Я сделал вид, что считаю вопрос риторическим, чокнулся своим стаканом об его стакан. Мы оба сделали вид, что выпили. И он повторил свой вопрос, слегка его перемонтировав, и я понял, что он не шутит, он всерьез интересуется, не приду ли я снова к нему со своей антирекламой. Тогда за публикацию по «Гефесту» Петрович прилично отвалил Сагдулаеву. Что это получается, не я у него, а он у меня ищет заработка? Как всегда в ситуациях, когда нечего сказать, я говорил долго. Про то, что нахожусь в творческом поиске, возможно, скоро осчастливлю, так что пусть они там у себя расчищают полосы.
Он стал смотреть мимо меня на проплывающее мимо здание Белого Дома, которое отсюда с реки, и в это время суток выглядело как неуклюжий призрак.

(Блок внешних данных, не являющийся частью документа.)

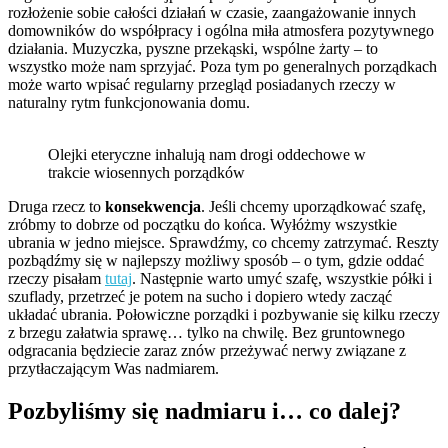
rozłożenie sobie całości działań w czasie, zaangażowanie innych
domowników do współpracy i ogólna miła atmosfera pozytywnego
działania. Muzyczka, pyszne przekąski, wspólne żarty – to
wszystko może nam sprzyjać. Poza tym po generalnych porządkach
może warto wpisać regularny przegląd posiadanych rzeczy w
naturalny rytm funkcjonowania domu.
Olejki eteryczne inhalują nam drogi oddechowe w
trakcie wiosennych porządków
Druga rzecz to
konsekwencja
. Jeśli chcemy uporządkować szafę,
zróbmy to dobrze od początku do końca. Wyłóżmy wszystkie
ubrania w jedno miejsce. Sprawdźmy, co chcemy zatrzymać. Reszty
pozbądźmy się w najlepszy możliwy sposób – o tym, gdzie oddać
rzeczy pisałam
tutaj
. Następnie warto umyć szafę, wszystkie półki i
szuflady, przetrzeć je potem na sucho i dopiero wtedy zacząć
układać ubrania. Połowiczne porządki i pozbywanie się kilku rzeczy
z brzegu załatwia sprawę… tylko na chwilę. Bez gruntownego
odgracania będziecie zaraz znów przeżywać nerwy związane z
przytłaczającym Was nadmiarem.
Pozbyliśmy się nadmiaru i… co dalej?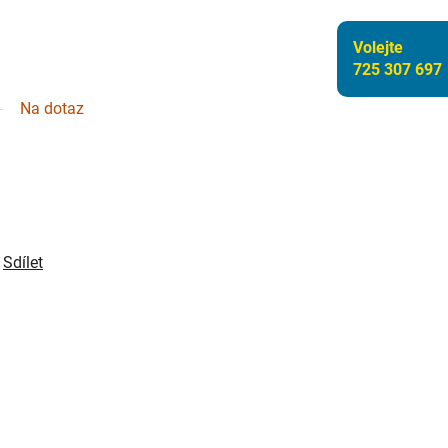
Volejte
725 307 697
Na dotaz
Sdílet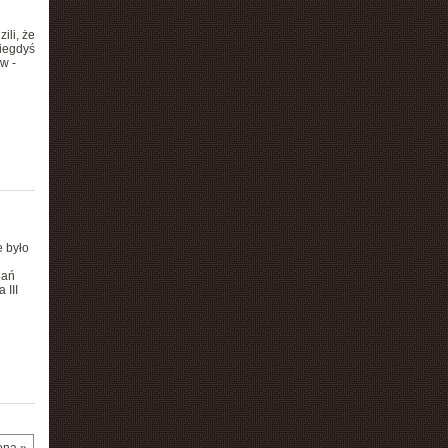
ili, że
niegdyś
w -
e było
dań
 III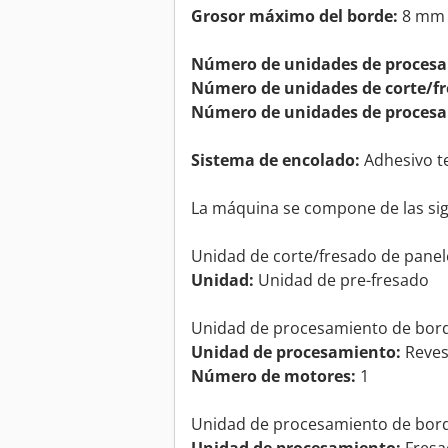
Grosor máximo del borde:
8 mm
Número de unidades de procesa
Número de unidades de corte/fr
Número de unidades de procesa
Sistema de encolado:
Adhesivo t
La máquina se compone de las si
Unidad de corte/fresado de panel
Unidad:
Unidad de pre-fresado
Unidad de procesamiento de bor
Unidad de procesamiento:
Reves
Número de motores:
1
Unidad de procesamiento de bor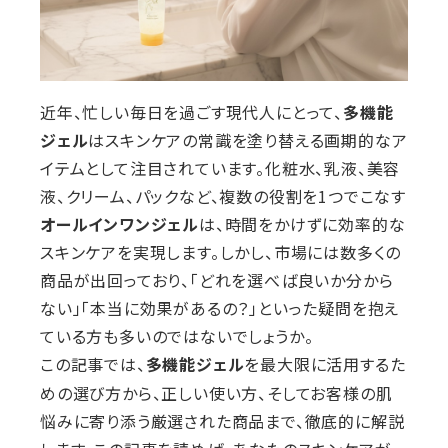
近年、忙しい毎日を過ごす現代人にとって、
多機能
ジェル
はスキンケアの常識を塗り替える画期的なア
イテムとして注目されています。化粧水、乳液、美容
液、クリーム、パックなど、複数の役割を1つでこなす
オールインワンジェル
は、時間をかけずに効率的な
スキンケアを実現します。しかし、市場には数多くの
商品が出回っており、「どれを選べば良いか分から
ない」「本当に効果があるの？」といった疑問を抱え
ている方も多いのではないでしょうか。
この記事では、
を最大限に活用するた
多機能ジェル
めの選び方から、正しい使い方、そしてお客様の肌
悩みに寄り添う厳選された商品まで、徹底的に解説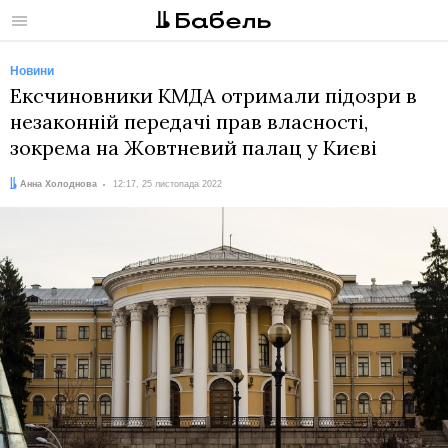
Меню
Новини
Ексчиновники КМДА отримали підозри в
незаконній передачі прав власності,
зокрема на Жовтневий палац у Києві
Автор:
Дата:
Анна Холоднова
12:17, 25 листопада 2022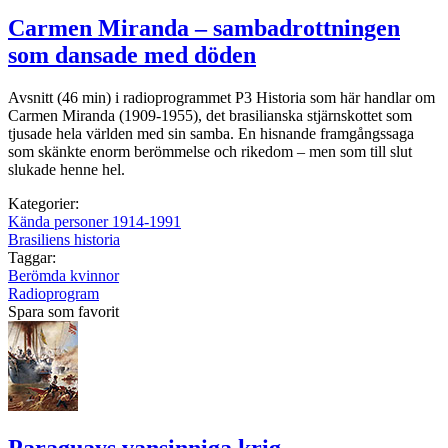
Carmen Miranda – sambadrottningen
som dansade med döden
Avsnitt (46 min) i radioprogrammet P3 Historia som här handlar om
Carmen Miranda (1909-1955), det brasilianska stjärnskottet som
tjusade hela världen med sin samba. En hisnande framgångssaga
som skänkte enorm berömmelse och rikedom – men som till slut
slukade henne hel.
Kategorier:
Kända personer 1914-1991
Brasiliens historia
Taggar:
Berömda kvinnor
Radioprogram
Spara som favorit
Paraguays vansinniga krig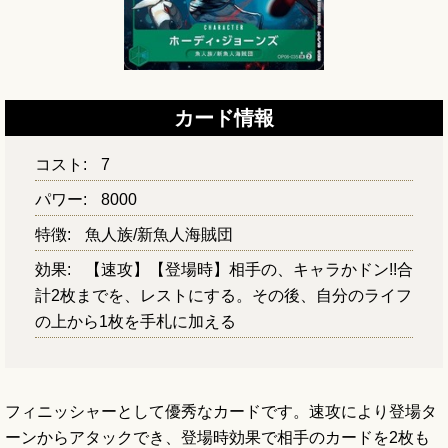
カード情報
コスト:
7
パワー:
8000
特徴:
魚人族/新魚人海賊団
効果:
【速攻】【登場時】相手の、キャラかドン!!合
計2枚までを、レストにする。その後、自分のライフ
の上から1枚を手札に加える
フィニッシャーとして優秀なカードです。速攻により登場タ
ーンからアタックでき、登場時効果で相手のカードを2枚も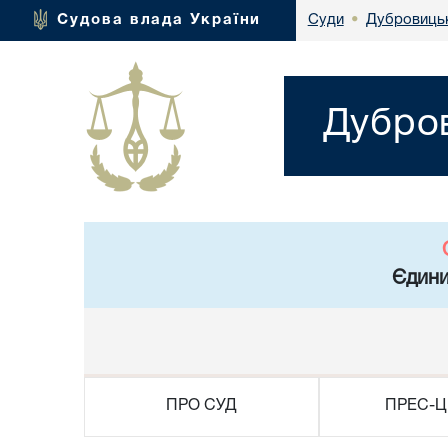
Дубровицьк
Судова влада України
Суди
•
Дубров
Єдини
ПРО СУД
ПРЕС-Ц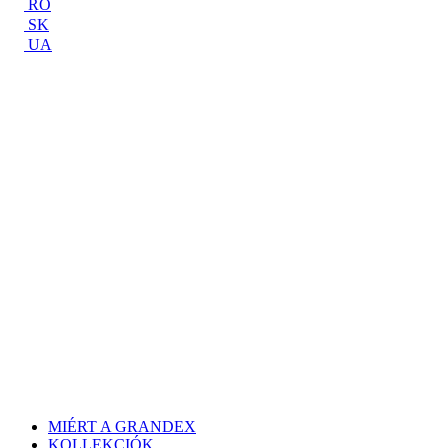
RO
SK
UA
MIÉRT A GRANDEX
KOLLEKCIÓK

— Знаешь, а мне кажется, что вижу следы.
— Что?
— Следы от танковых снарядов. Знаешь, как фотоаппарат показывает то, что не видит простой глаз, так и это освещение как будто дает такой эффект. Видно, куда попадали.
Я повернулся из вежливости и посмотрел. Ничего не увидел, но согласился про себя, что у Юры основания для таких галлюцинаций есть. Совесть свербит. Тогда в 93 он ярче многих радовался этой бомбардировке. Хотя, откуда у газетчика совесть.

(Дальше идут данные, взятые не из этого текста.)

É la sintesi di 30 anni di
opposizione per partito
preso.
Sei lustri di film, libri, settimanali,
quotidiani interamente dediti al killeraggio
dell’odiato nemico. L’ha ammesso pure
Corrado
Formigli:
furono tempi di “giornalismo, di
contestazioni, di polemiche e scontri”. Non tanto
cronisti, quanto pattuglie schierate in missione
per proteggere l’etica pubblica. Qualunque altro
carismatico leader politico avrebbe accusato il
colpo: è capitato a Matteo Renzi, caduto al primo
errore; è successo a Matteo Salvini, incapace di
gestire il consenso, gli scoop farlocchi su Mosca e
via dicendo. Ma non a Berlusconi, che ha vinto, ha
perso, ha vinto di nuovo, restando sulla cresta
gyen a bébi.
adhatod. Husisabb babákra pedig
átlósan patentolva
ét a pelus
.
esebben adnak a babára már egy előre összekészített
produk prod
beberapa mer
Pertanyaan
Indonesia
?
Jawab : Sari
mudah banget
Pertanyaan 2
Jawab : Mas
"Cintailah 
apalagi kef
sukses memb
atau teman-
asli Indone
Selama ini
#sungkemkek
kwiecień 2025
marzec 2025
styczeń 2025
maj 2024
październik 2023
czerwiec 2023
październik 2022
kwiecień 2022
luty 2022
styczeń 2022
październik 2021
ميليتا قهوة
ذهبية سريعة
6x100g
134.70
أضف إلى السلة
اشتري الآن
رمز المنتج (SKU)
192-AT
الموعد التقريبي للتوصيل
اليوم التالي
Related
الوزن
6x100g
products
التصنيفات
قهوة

— Знаешь, — сказал я почему-то, — не знаю как с антирекламой, но один сенсационный материал у меня возможно скоро появится.

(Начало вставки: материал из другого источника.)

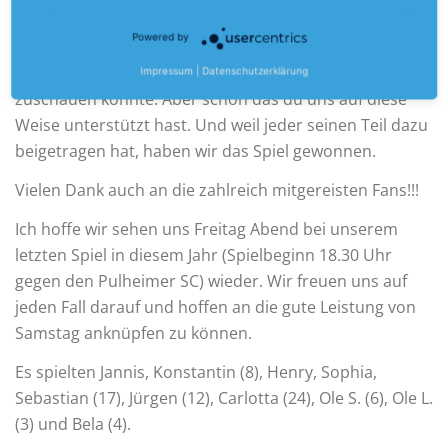
unseren ersten Sieg feiern konnten. Am meisten
Powered by
gelitten beim Spiel hat aber wohl Alex, der aufgrund
seines Nasenbeinbruchs leider nur von der Bank aus
Impressum
|
Datenschutzerklärung
zuschauen konnte. Aber schön das du uns auf diese
Weise unterstützt hast. Und weil jeder seinen Teil dazu
beigetragen hat, haben wir das Spiel gewonnen.
Vielen Dank auch an die zahlreich mitgereisten Fans!!!
Ich hoffe wir sehen uns Freitag Abend bei unserem
letzten Spiel in diesem Jahr (Spielbeginn 18.30 Uhr
gegen den Pulheimer SC) wieder. Wir freuen uns auf
jeden Fall darauf und hoffen an die gute Leistung von
Samstag anknüpfen zu können.
Es spielten Jannis, Konstantin (8), Henry, Sophia,
Sebastian (17), Jürgen (12), Carlotta (24), Ole S. (6), Ole L.
(3) und Bela (4).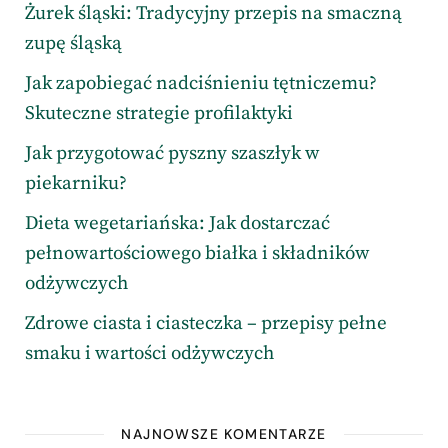
Żurek śląski: Tradycyjny przepis na smaczną
zupę śląską
Jak zapobiegać nadciśnieniu tętniczemu?
Skuteczne strategie profilaktyki
Jak przygotować pyszny szaszłyk w
piekarniku?
Dieta wegetariańska: Jak dostarczać
pełnowartościowego białka i składników
odżywczych
Zdrowe ciasta i ciasteczka – przepisy pełne
smaku i wartości odżywczych
NAJNOWSZE KOMENTARZE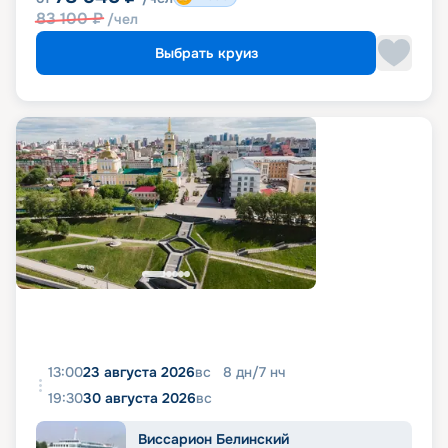
83 100
₽
/чел
Выбрать круиз
13:00
23 августа 2026
вс
8
дн
/
7
нч
19:30
30 августа 2026
вс
Виссарион Белинский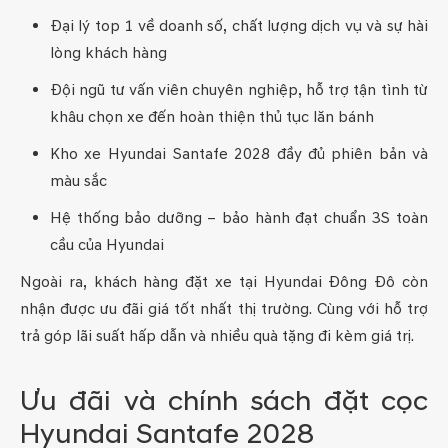
Đại lý top 1 về doanh số, chất lượng dịch vụ và sự hài
lòng khách hàng
Đội ngũ tư vấn viên chuyên nghiệp, hỗ trợ tận tình từ
khâu chọn xe đến hoàn thiện thủ tục lăn bánh
Kho xe Hyundai Santafe 2028 đầy đủ phiên bản và
màu sắc
Hệ thống bảo dưỡng – bảo hành đạt chuẩn 3S toàn
cầu của Hyundai
Ngoài ra, khách hàng đặt xe tại Hyundai Đông Đô còn
nhận được ưu đãi giá tốt nhất thị trường. Cùng với hỗ trợ
trả góp lãi suất hấp dẫn và nhiều quà tặng đi kèm giá trị.
Ưu đãi và chính sách đặt cọc
Hyundai Santafe 2028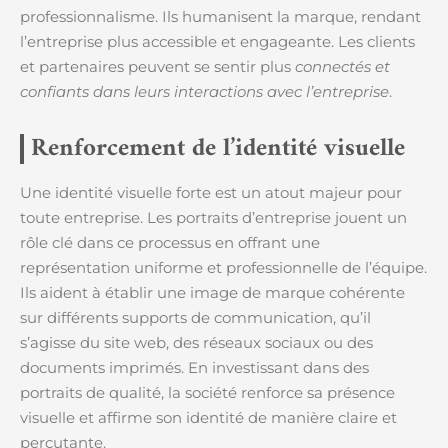
professionnalisme. Ils humanisent la marque, rendant
l’entreprise plus accessible et engageante. Les clients
et partenaires peuvent se sentir plus
connectés et
confiants dans leurs interactions avec l’entreprise
.
Renforcement de l’identité visuelle
Une identité visuelle forte est un atout majeur pour
toute entreprise. Les portraits d’entreprise jouent un
rôle clé dans ce processus en offrant une
représentation uniforme et professionnelle de l’équipe.
Ils aident à établir une image de marque cohérente
sur différents supports de communication, qu’il
s’agisse du site web, des réseaux sociaux ou des
documents imprimés. En investissant dans des
portraits de qualité, la société renforce sa présence
visuelle et affirme son identité de manière claire et
percutante.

Он ласково кивнул и куда-то отвалился в общее веселье. Последние мои слова он счел словами вежливости. А я, честно говоря, и сам до конца не знал, что имею в виду. Не историю же с Ипполитом Игнатьевичем.
Я сделал тур по кораблю, раскланивался с малознакомыми, высматривал знакомых. Несколько раз видел Петровича, и все время в одном и том же сюжете: разговор с Бобром. Менялась только мизансцена. Бобер то сидел, то стоял, то пил, то слушал в другое ухо еще кого-нибудь. Мне было неприятно, сказать по правде. Я привык видеть старого друга источающим блага, покровительствующим, уверенным в себе, а не в качестве назойливого просителя. Ему, судя по всему, было настолько плохо, что я совсем перестал на него сердиться за уничтожение моего «Зоила». Я пошел на другой борт, там как раз было в этот момент интересно: мимо проплывал другой ярко веселящийся теплоход. Почему-то это событие вызвало громадную радостную реакцию на обоих бортах, как-будто это была встреча в океане после месяца одиночного плавания. Кто-то из «наших» сбегал в подсобку к официантам, вернулся с двумя бутылками шампанского, сунул одну бутылку мне и велел вместе с ним салютовать встречному. Залпа, конечно, не получилось, и пенных фонтанов тоже, шампанское было холодное, но зато мы с мужиком этим познакомились.